- [WHAT YOU ARE ASKED TO DO]
Of the lines below, reproduce exactly those from the line containing "の野菜を育てています。" to the end, including both the first and the last.

(Transcribed page contents)
☆ ☆ ☆ ☆ ☆ ☆ ☆

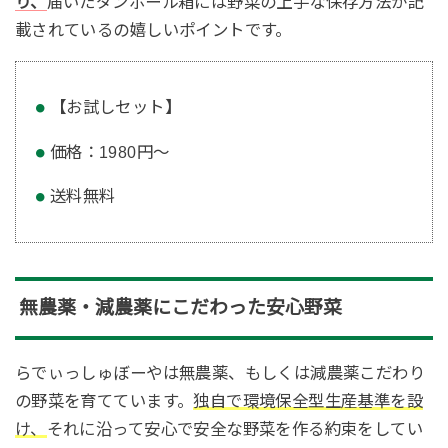
り、
届いたダンボール箱には野菜の上手な保存方法が記
載されているの嬉しいポイントです。
【お試しセット】
価格：1980円～
送料無料
無農薬・減農薬にこだわった安心野菜
らでぃっしゅぼーやは無農薬、もしくは減農薬こだわり
の野菜を育てています。
独自で環境保全型生産基準を設
け、
それに沿って安心で安全な野菜を作る約束をしてい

☆ ☆ ☆ ☆ ☆ ☆ ☆

- [ANSWER TO THIS PROBLEM]
の野菜を育てています。
独自で環境保全型生産基準を設
け、
それに沿って安心で安全な野菜を作る約束をしてい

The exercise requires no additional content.